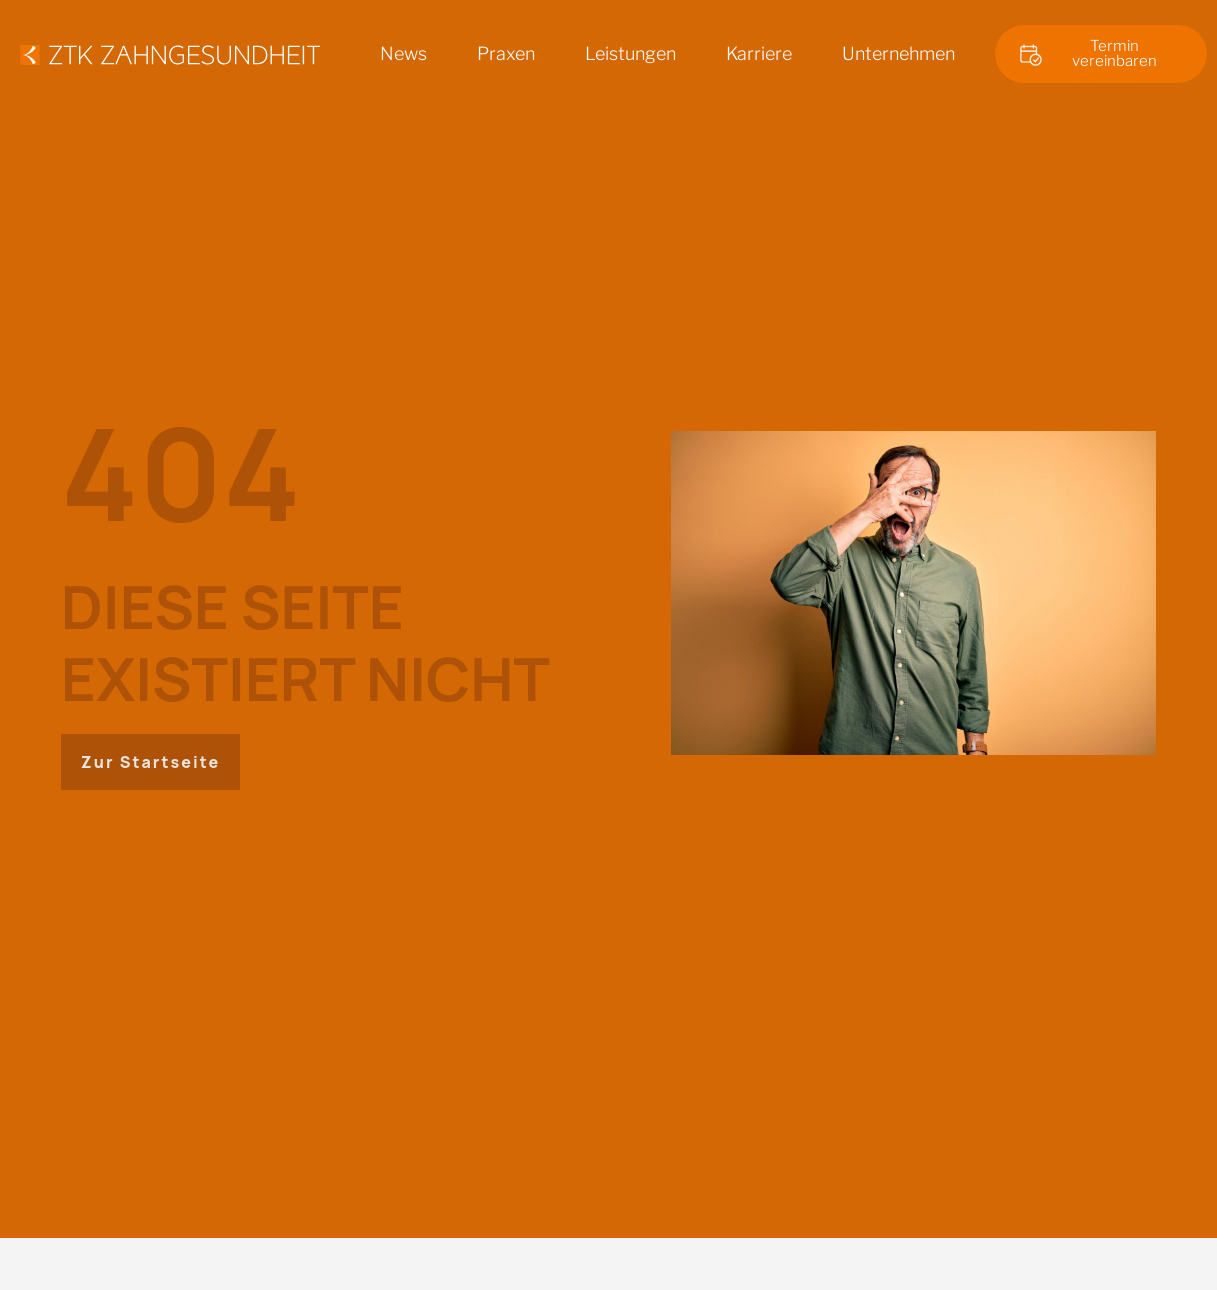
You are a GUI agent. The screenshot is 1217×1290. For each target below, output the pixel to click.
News (403, 53)
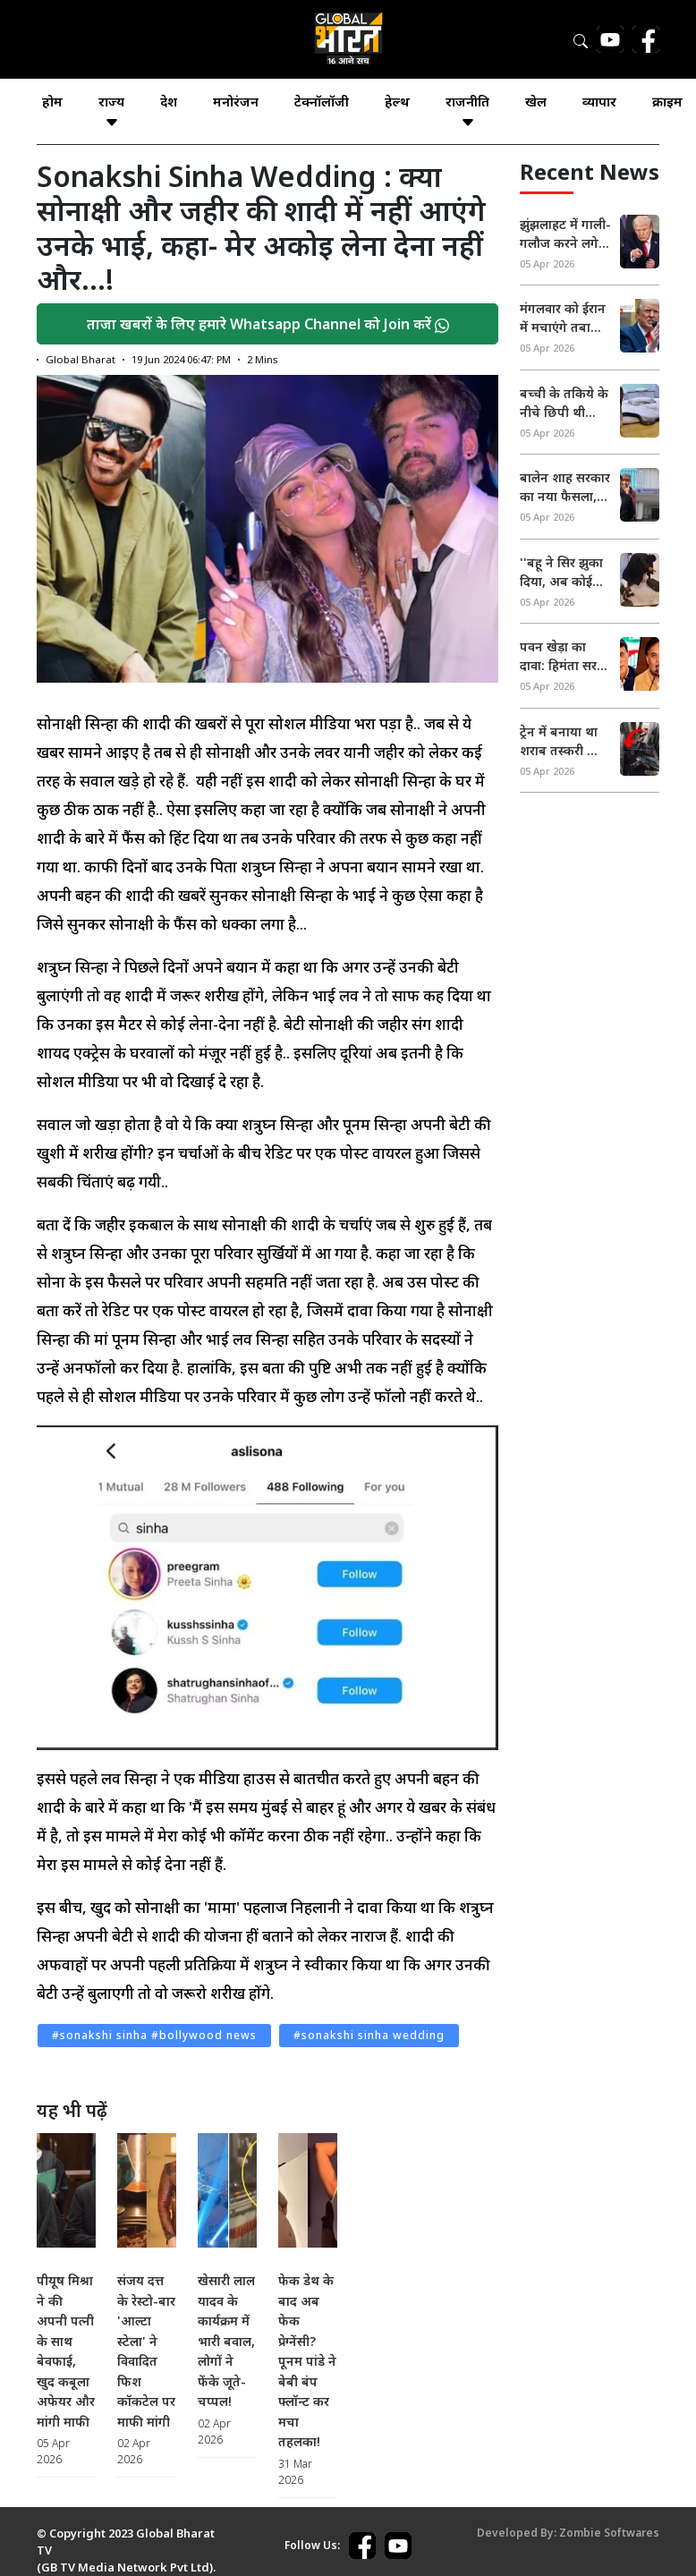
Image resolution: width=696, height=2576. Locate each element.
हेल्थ (397, 101)
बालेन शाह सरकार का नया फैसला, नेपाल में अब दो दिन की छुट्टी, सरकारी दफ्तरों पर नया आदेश (565, 487)
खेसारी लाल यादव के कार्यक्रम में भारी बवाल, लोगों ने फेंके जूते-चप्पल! (226, 2341)
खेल (536, 101)
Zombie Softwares (609, 2532)
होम (52, 101)
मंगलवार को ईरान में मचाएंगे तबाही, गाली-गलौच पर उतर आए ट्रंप (563, 318)
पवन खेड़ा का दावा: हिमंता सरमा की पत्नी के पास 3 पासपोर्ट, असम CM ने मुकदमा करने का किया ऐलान (565, 656)
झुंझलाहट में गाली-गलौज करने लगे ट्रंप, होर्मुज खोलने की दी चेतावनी (565, 234)
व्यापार (599, 101)
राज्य (111, 111)
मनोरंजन (236, 101)
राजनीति (467, 111)
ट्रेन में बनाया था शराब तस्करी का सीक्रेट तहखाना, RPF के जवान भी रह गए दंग (562, 741)
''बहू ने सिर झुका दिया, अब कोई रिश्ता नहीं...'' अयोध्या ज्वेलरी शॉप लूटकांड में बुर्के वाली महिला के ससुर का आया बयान (562, 572)
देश (168, 101)
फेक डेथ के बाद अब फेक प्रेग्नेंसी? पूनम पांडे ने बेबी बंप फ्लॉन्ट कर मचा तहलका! (307, 2361)
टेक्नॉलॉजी (321, 101)
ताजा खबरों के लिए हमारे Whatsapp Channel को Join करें (268, 324)
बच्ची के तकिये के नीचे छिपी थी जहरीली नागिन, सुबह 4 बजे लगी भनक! (564, 403)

* Task prompt *
When a line of the data above holds the string "each", count it, and reply with the resulting number only.

* Response to this task *
2